A Deep Dive into Google Analytics and Search Console


A Deep Dive into Google Analytics and Search Console

by Riana Chandarana

Analytics tools provide data on your site. This data is key to improving your site and meeting business objectives through actionable insights. What is tracked? In simple terms, ‘metrics‘ – numerical data such as number of visitors, and ‘dimensions’ – user data such as their geographic location or gender. Combining insights from metrics and dimensions is invaluable to your marketing strategy. A key tip to remember is, to measure is to be able to improve. So below we will map out how to turn data into positive business actions.

Google Analytics

Google Analytics can be used as the foundation of any online marketing activity as it can track everything from display advertising, organic activity, social and everything in-between. It can even track entire customer journeys. From how they found you, what they do on your site, how long they were on it, whether they leave your site and return later to reach conversion goals.

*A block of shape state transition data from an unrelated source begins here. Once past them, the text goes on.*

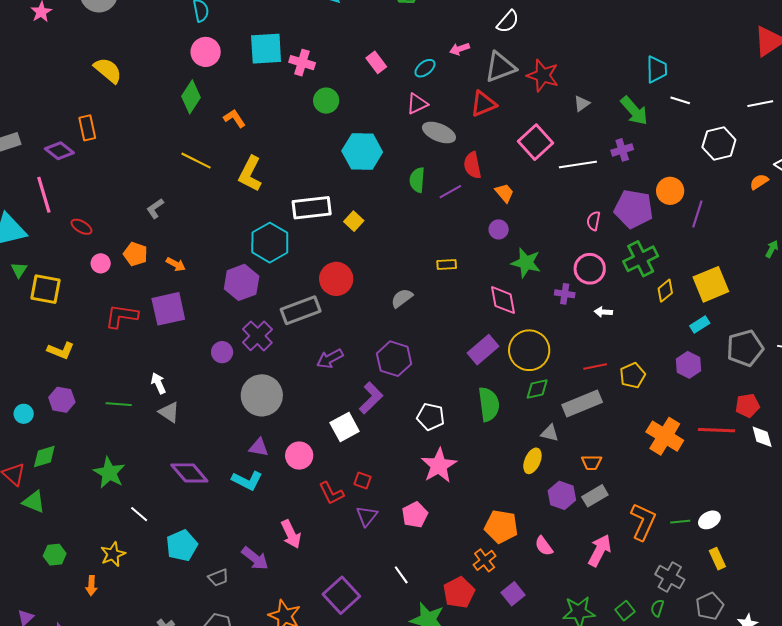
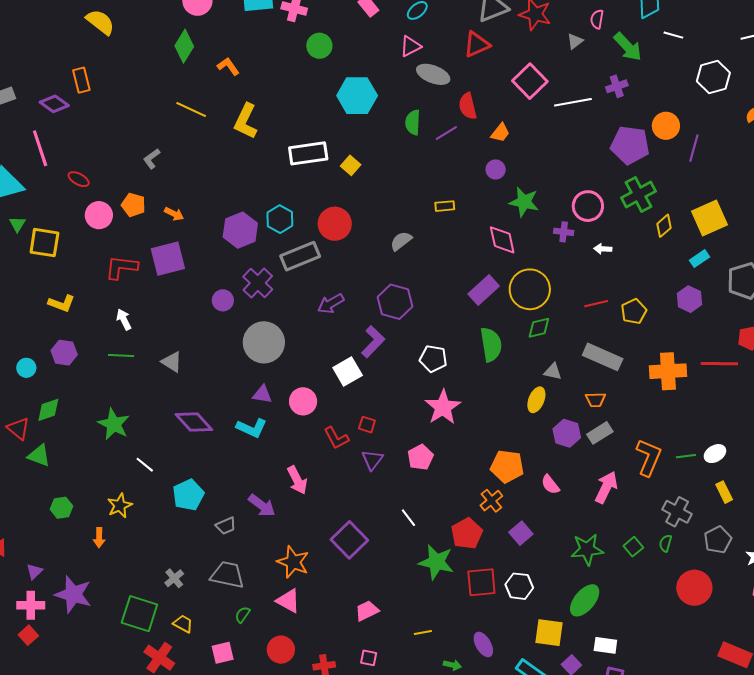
orange trapezoid: (504, 193) -> (500, 133), turned 80
pink semicircle: (594, 221) -> (597, 19), moved
cyan hexagon: (270, 243) -> (280, 219), moved, size x0.7
pink circle: (101, 263) -> (99, 215), size x1.4
white arrow: (158, 383) -> (124, 320), moved
gray rectangle: (582, 404) -> (603, 357), moved, turned 48
orange cross: (665, 436) -> (668, 371), turned -33

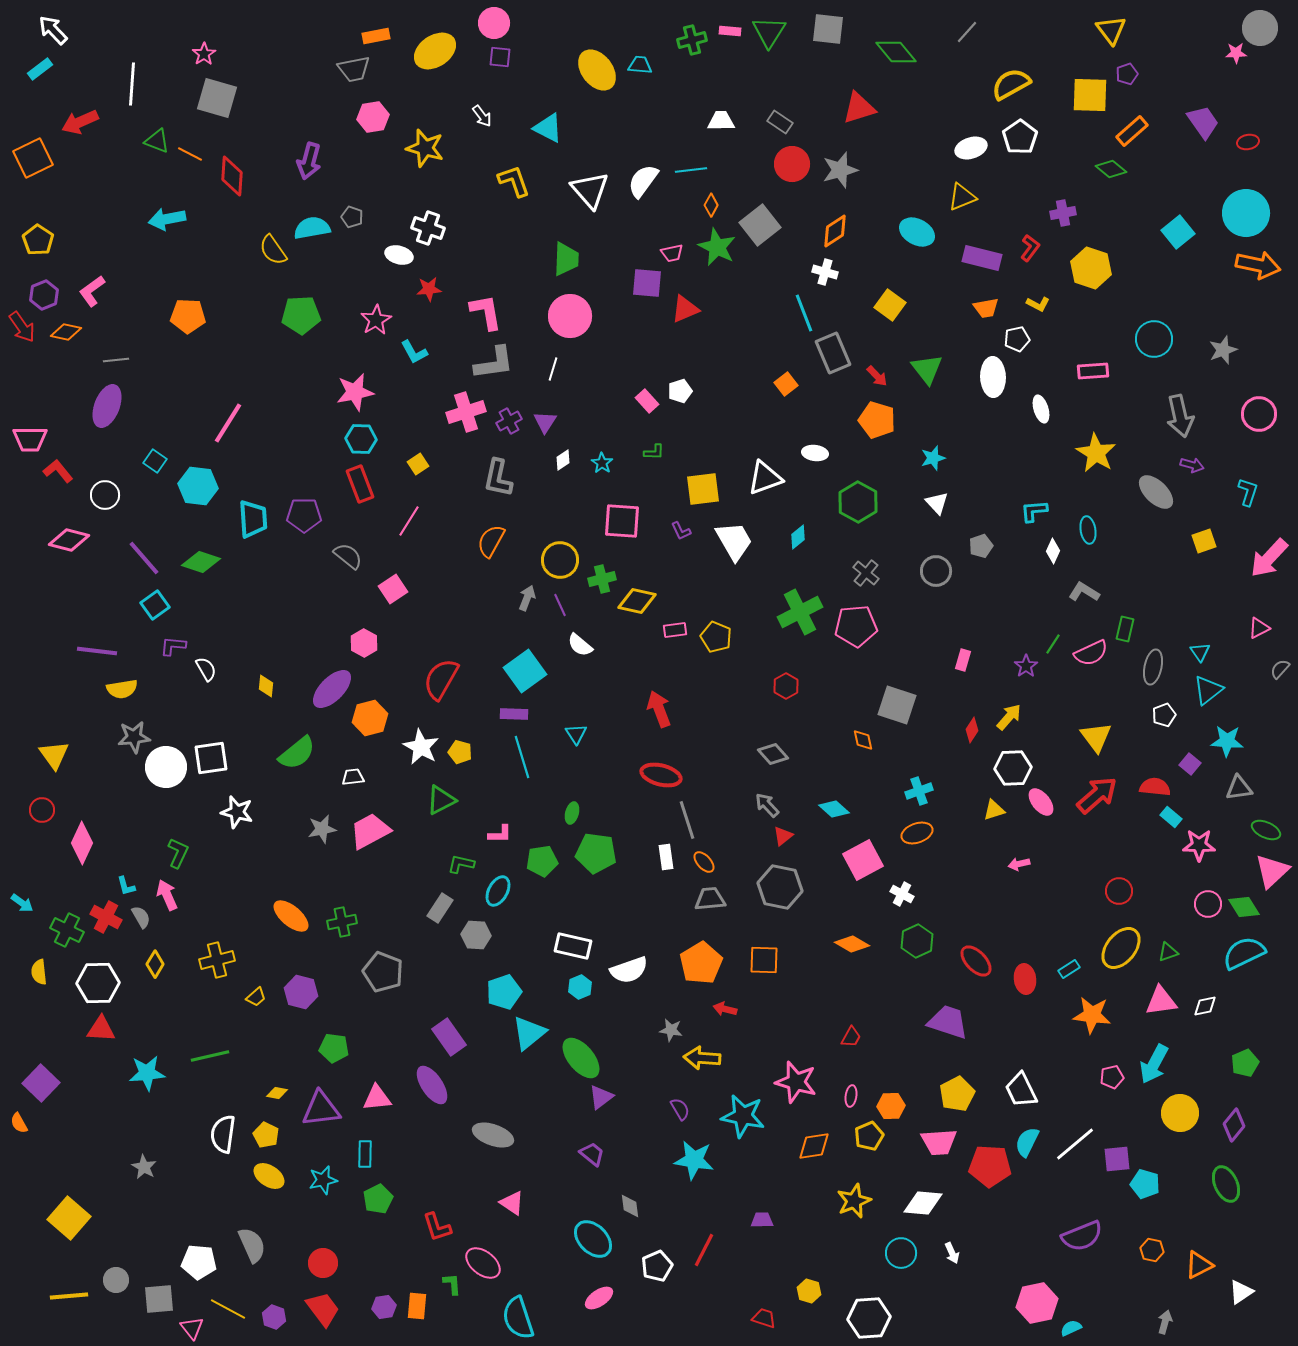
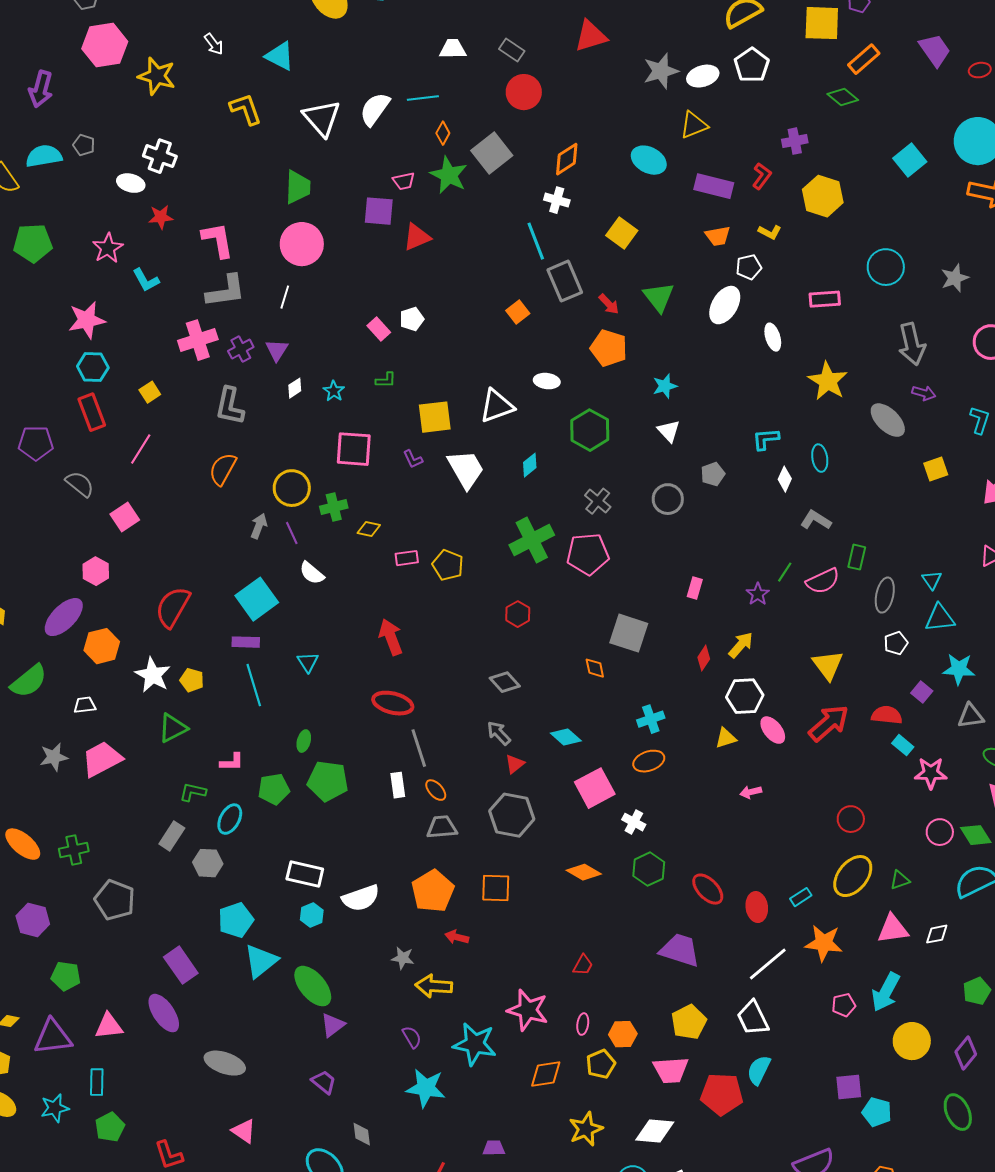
pink hexagon: (373, 117) -> (105, 45), size x1.4
gray star: (840, 170) -> (661, 71), moved
white ellipse: (993, 377) -> (725, 305), turned 33
yellow diamond: (637, 601) -> (369, 529), size x0.6
cyan triangle: (1208, 690) -> (940, 618), turned 32
white line: (1075, 1144) -> (768, 964), moved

When faced with the task of tracking website performance you will be wondering; is my site growing? How many people are visiting my site? Where are they coming from? What pages do they look at? Is it converting? And this is exactly what Google Analytics offers! Google Analytics splits into the following sections:

1. Real Time

Provides current data on who is on your site, what they are doing right now, where they are located, how many people are on your site right now, what pages are they looking at and if they are converting.

2. Audience

The audience report is crucial to your marketing strategy. Audience > Overview gives you access to users and new users – this refers to visitors to your site and new visitors to your site. This is extremely informative as if your site isn’t attracting users or new users you can review your online marketing tactics.

You can also track ‘sessions’, this varies to users as a session is an interaction by one person on your site within a 30 minute time period, if someone goes back onto your site after this time it would count as another session.

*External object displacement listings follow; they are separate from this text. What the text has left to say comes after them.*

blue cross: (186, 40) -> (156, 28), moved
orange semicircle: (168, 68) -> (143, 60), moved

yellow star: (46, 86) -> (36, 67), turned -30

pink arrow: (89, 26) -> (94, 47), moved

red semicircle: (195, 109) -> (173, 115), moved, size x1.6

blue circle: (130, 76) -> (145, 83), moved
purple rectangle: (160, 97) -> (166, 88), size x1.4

Your bounce rate and average session duration can also be found here. Your site’s bounce rate is the number of users who enter your site then leave after viewing just one page, ultimately representing your engagement. If your bounce rate is high it means people aren’t finding what they want on your site. If so, this is an opportunity to review your site content and make it more engaging. Average session duration tells you how long users are staying on your site and is calculated by total duration/ total sessions. The less time means the less engaging they find it. This correlates with your bounce rate and once again shows you an opportunity to review. 

Audience insights such as demographics, interests, geo and what device they are accessing your site on can also be found in this section. Getting to understand your digital audience is incredibly useful to your online marketing strategy, to create a target audiences for online campaigns and content strategies for example.

3. Acquisition

Refers to where your audience are coming from. In Acquisition > Overview you can keep an eye on your sources of website traffic such as, organic search, direct search, referrals, paid search or social media. This is crucial to help build your website strategy as ultimately you want all of your marketing tools to work together to generate conversions. So if you see that organic search is low for example you know that there are opportunities to review your SEO strategy. 

4. Behaviour

Shows what actions are taken when your audience are on your site. The key here is to see which pages are performing best. This is a great tool for content marketers to see which content is performing well or not and take action on this basis!

5. Conversions

A completion of an activity based on your sites goals. Ultimately your conversions is simply whether the user converted to a customer. For example, did they sign up to your email database? Did they purchase? You need to set up goals and e-commerce tracking first and then you can look at multi channel funnels to see which of your channels achieved these conversion and also track your conversion rate – number of conversions/ number of visitors.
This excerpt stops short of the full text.